--- Instructions to follow ---
Please transcribe the entries below without changing a single character.

(Collected data)
--

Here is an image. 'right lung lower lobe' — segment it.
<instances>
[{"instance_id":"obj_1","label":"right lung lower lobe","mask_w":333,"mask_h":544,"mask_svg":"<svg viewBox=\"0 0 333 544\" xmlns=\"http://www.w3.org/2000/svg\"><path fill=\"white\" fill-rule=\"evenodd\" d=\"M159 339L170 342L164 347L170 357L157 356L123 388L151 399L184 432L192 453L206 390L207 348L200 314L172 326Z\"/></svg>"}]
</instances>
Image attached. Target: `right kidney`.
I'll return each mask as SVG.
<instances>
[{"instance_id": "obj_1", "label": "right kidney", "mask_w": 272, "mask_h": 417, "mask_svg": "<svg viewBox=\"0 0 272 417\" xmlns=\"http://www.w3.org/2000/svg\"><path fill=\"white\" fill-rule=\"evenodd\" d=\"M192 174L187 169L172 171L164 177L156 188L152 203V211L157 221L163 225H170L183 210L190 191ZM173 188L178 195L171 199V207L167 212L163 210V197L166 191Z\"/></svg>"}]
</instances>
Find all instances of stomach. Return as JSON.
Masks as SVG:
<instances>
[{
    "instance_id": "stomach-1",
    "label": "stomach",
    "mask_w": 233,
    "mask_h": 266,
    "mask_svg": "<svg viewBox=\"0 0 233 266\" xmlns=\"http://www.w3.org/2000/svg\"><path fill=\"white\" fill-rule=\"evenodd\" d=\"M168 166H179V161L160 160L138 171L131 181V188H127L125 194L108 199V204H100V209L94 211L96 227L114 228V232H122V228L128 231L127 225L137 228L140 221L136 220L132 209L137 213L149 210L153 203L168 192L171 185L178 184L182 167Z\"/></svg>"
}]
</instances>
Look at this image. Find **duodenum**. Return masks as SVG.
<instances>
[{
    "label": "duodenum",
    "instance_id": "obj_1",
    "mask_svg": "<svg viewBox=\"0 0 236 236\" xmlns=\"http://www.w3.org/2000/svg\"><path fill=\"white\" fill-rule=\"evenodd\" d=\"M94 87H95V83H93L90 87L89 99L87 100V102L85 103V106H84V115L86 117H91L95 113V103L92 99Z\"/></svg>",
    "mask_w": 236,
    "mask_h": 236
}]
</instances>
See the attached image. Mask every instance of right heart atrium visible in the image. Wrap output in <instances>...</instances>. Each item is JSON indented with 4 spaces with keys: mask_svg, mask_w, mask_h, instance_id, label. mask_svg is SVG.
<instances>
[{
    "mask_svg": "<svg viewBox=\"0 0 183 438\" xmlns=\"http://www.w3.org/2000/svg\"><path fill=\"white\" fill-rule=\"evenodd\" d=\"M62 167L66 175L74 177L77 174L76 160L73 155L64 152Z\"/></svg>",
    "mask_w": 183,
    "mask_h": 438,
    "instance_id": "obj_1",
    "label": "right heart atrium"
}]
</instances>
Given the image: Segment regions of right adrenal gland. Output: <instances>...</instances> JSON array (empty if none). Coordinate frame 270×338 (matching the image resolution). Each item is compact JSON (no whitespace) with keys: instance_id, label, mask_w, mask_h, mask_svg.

--

--- Answer section ---
Here is an image. 'right lung lower lobe' — segment it.
<instances>
[{"instance_id":"obj_1","label":"right lung lower lobe","mask_w":333,"mask_h":544,"mask_svg":"<svg viewBox=\"0 0 333 544\" xmlns=\"http://www.w3.org/2000/svg\"><path fill=\"white\" fill-rule=\"evenodd\" d=\"M159 339L170 342L164 347L170 357L157 356L123 388L151 399L184 432L192 453L206 390L207 348L200 314L172 326Z\"/></svg>"}]
</instances>
Image attached. Target: `right kidney`.
I'll return each mask as SVG.
<instances>
[{"instance_id": "obj_1", "label": "right kidney", "mask_w": 272, "mask_h": 417, "mask_svg": "<svg viewBox=\"0 0 272 417\" xmlns=\"http://www.w3.org/2000/svg\"><path fill=\"white\" fill-rule=\"evenodd\" d=\"M192 174L187 169L172 171L164 177L156 188L152 203V211L157 221L163 225H170L183 210L190 191ZM173 188L178 195L171 199V207L167 212L163 210V197L166 191Z\"/></svg>"}]
</instances>
Find all instances of stomach. Return as JSON.
Masks as SVG:
<instances>
[{
    "instance_id": "stomach-1",
    "label": "stomach",
    "mask_w": 233,
    "mask_h": 266,
    "mask_svg": "<svg viewBox=\"0 0 233 266\" xmlns=\"http://www.w3.org/2000/svg\"><path fill=\"white\" fill-rule=\"evenodd\" d=\"M168 166H179V161L160 160L138 171L131 181V188H127L125 194L108 199V204H100V209L94 211L96 227L114 228V232H122V228L128 231L127 225L137 228L140 221L136 220L132 209L137 213L149 210L153 203L168 192L171 185L178 184L182 167Z\"/></svg>"
}]
</instances>
Look at this image. Find **duodenum**. Return masks as SVG.
<instances>
[{
    "label": "duodenum",
    "instance_id": "obj_1",
    "mask_svg": "<svg viewBox=\"0 0 236 236\" xmlns=\"http://www.w3.org/2000/svg\"><path fill=\"white\" fill-rule=\"evenodd\" d=\"M94 87H95V83H93L90 87L89 99L87 100V102L85 103V106H84V115L86 117H91L95 113V103L92 99Z\"/></svg>",
    "mask_w": 236,
    "mask_h": 236
}]
</instances>
See the attached image. Mask every instance of right heart atrium visible in the image. Wrap output in <instances>...</instances>. Each item is JSON indented with 4 spaces with keys: mask_svg, mask_w, mask_h, instance_id, label. mask_svg is SVG.
<instances>
[{
    "mask_svg": "<svg viewBox=\"0 0 183 438\" xmlns=\"http://www.w3.org/2000/svg\"><path fill=\"white\" fill-rule=\"evenodd\" d=\"M62 167L66 175L74 177L77 174L76 160L73 155L64 152Z\"/></svg>",
    "mask_w": 183,
    "mask_h": 438,
    "instance_id": "obj_1",
    "label": "right heart atrium"
}]
</instances>
Given the image: Segment regions of right adrenal gland. Output: <instances>...</instances> JSON array (empty if none). Coordinate frame 270×338 (matching the image resolution). Each item is compact JSON (no whitespace) with keys: instance_id, label, mask_w, mask_h, mask_svg.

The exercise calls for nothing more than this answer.